::: SOURCE MATERIAL :::

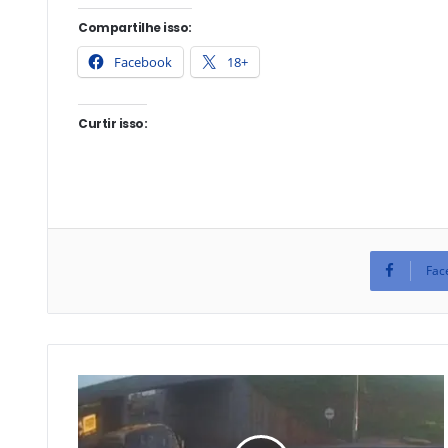
Compartilhe isso:
Facebook
18+
Curtir isso:
Fac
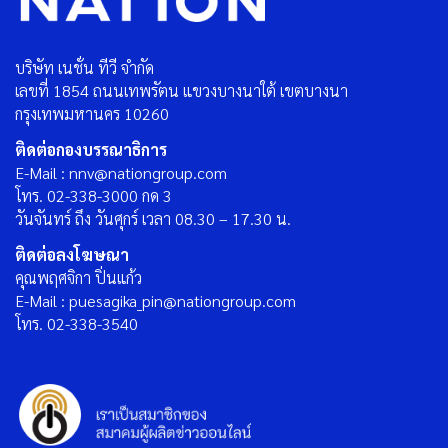
บริษัท เนชั่น ทีวี จำกัด
เลขที่ 1854 ถนนเทพรัตน แขวงบางนาใต้ เขตบางนา
กรุงเทพมหานคร 10260
ติดต่อกองบรรณาธิการ
E-Mail : nnv@nationgroup.com
โทร. 02-338-3000 กด 3
วันจันทร์ ถึง วันศุกร์ เวลา 08.30 – 17.30 น.
ติดต่อลงโฆษณา
คุณพฤศจิกา ปิ่นแก้ว
E-Mail : puesagika_pin@nationgroup.com
โทร. 02-338-3540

:::

EXERCISE GOAL: What is needed is an exact copy of the lines from the one containing "ติดต่อลงโฆษณา" to the end of the data; please add nothing else.

EXPECTED OUTPUT:
ติดต่อลงโฆษณา
คุณพฤศจิกา ปิ่นแก้ว
E-Mail : puesagika_pin@nationgroup.com
โทร. 02-338-3540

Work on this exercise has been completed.